Demonstrationen in Spanien: Aufstand von rechts

Am Sonntag haben 450.000 Menschen gegen das Amnestiegesetz protestiert. Sie werfen Ministerpräsident Sánchez vor, „Spanien zu zerstören“.

Demonstranten stehen vor einem Absperrgitter und rufen Slogans. Sie schwenken spanische Flagge oder tragen Flaggen um die Schultern

Organisiert von der rechten Volkspartei: Protest gegen die geplante Amnestie in Spanien Foto: Guillermo Gutierrez Carrascal/imago

MADRID taz | „Verräter“, „Diktator“, „Verbrecher“ sind noch die harmlosesten Rufe der Demonstranten, die seit mehr als einer Woche gegen das Amnestiegesetz für katalanische Unabhängigkeitspolitiker und -aktivisten auf die Straße gehen.

Am Sonntag bildeten Kundgebungen in den 52 Provinzhauptstädten Spaniens den vorläufigen Höhepunkt der Bewegung. Die konservative Partido Popular (PP) hatte zu den Protesten aufgerufen. Gekommen waren Hunderttausende, darunter auch die Anhänger der rechtsextremen VOX, Koalitionspartner der PP in weit über 100 Städten und Gemeinden sowie in fünf autonomen Regionen.

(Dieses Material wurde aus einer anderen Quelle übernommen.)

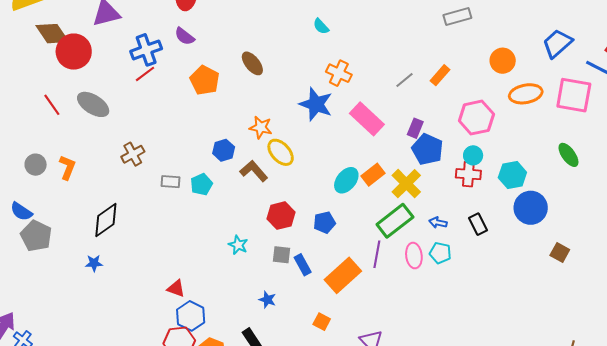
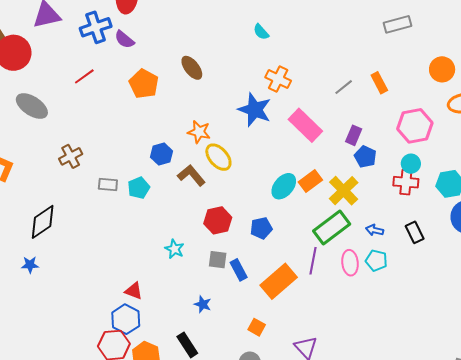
blue cross: (146, 50) -> (96, 27), moved
orange rectangle: (440, 75) -> (379, 83), turned -70
blue pentagon: (427, 149) -> (365, 157), size x0.7
red triangle: (176, 289) -> (134, 291), moved

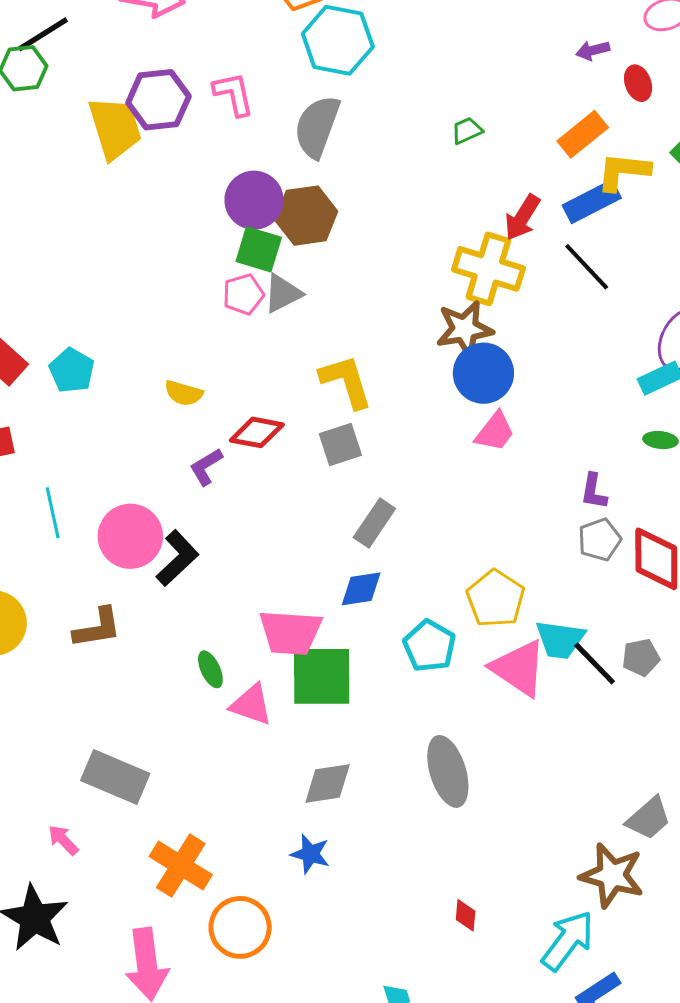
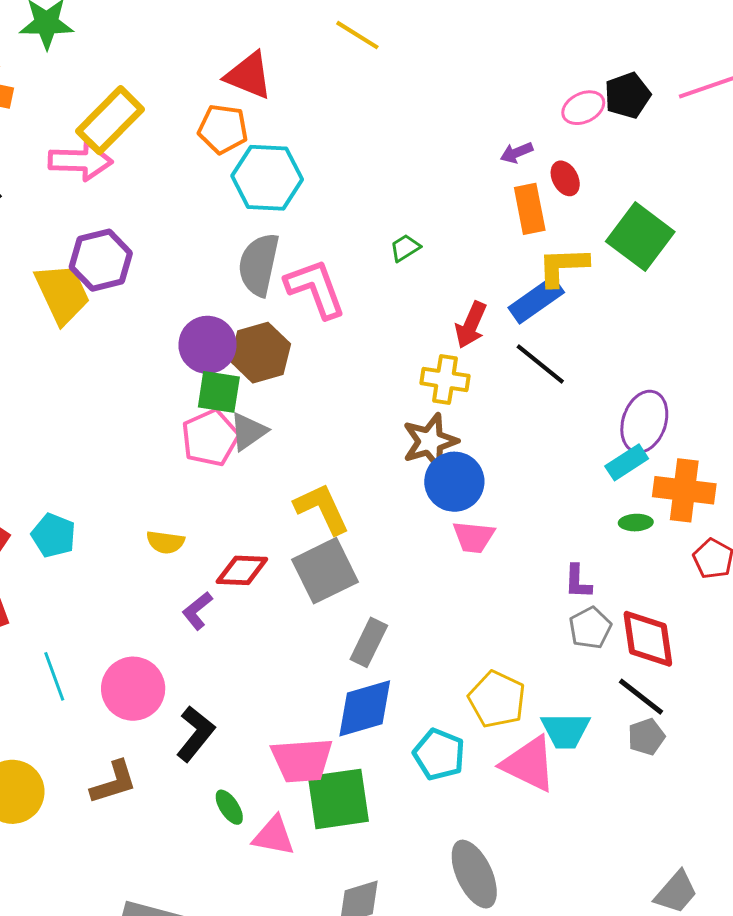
pink L-shape: (234, 94) -> (315, 288), moved, size x1.4
orange rectangle: (583, 134) -> (530, 209), moved, turned -54
yellow cross: (488, 269) -> (445, 380), size x0.7
pink pentagon: (243, 294) -> (210, 438), size x1.4
pink trapezoid: (495, 432) -> (474, 537), turned 66
gray square: (340, 445) -> (325, 571), size x1.5
black L-shape: (177, 558) -> (195, 734), moved
blue diamond: (361, 589) -> (365, 708), size x1.5
black line: (595, 664) -> (641, 697), moved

„Spanien wird einen Regierungschef haben, der seine Investitur mit der Straflosigkeit seiner Partner erkauft hat“, rief PP-Parteichef Alberto Nuñez Feijóo auf der Kundgebung in Madrid. „Spanien steht nicht zum Verkauf“, antwortete die MProteste werden weitergehenenge. Die PP hatte zu dem öffentlichen Platz Puerta del Sol gerufen, insgesamt 80.000 Teilnehmer zählten die Behörden. Von einer Million Protestierenden sprach die PP. Später korrigierte sie ihre Angaben und sprach von 500.000 Teilnehmern. In ganz Spanien waren es laut Polizeiangaben 450.000 Menschen.

Die Demonstranten, die teilweise Fahnen aus der Zeit der 1975 zu Ende gegangenen Diktatur unter General Francisco Franco mit sich führten, werfen Sánchez vor, „Spanien zu zerstören“, die „Spanier zu erniedrigen“, das Land „für sieben Abgeordnetenstimmen an die Feinde Spaniens zu verkaufen“.

PP-Chef Feijóo formulierte apokalyptische Zukunftsszenarien. Sánchez zerstöre „die Einheit des Vaterlandes“. Die Amnestie öffne die Tür zu einem Referendum für mehr katalanische Selbstbestimmung. „Heute seid ihr hier, weil ihr Prinzipien habt und weil ihr nicht gewillt seid, dass sie sie euch nehmen“, rief der PP-Chef und forderte den Rücktritt des „skrupellosen“ Sánchez und sofortige Neuwahlen. Die Menge geht noch einen Schritt weiter und wünscht sich Sánchez sowie den verhassten, in Brüssel lebenden Katalanen Carles Puigdemont hinter Gittern.

Proteste werden weitergehen

„Wir werden Schlag mit Schlag vergelten“, drohte die PP-Regierungschefin der Hauptstadtregion Madrid, Isabel Díaz Ayuso, unter Applaus. Wie auch Feijóo kündigte sie einen lang anhaltenden Widerstand gegen die künftige Regierung an. Schon am kommenden Samstag mobilisieren Vereinigungen aus dem Umfeld der PP und VOX in ganz Spanien nach Madrid – zwei Tage vor dem 20. November, dem Todestag von Diktator Franco, dessen ein Teil der Rechten bis heute Jahr für Jahr gedenkt.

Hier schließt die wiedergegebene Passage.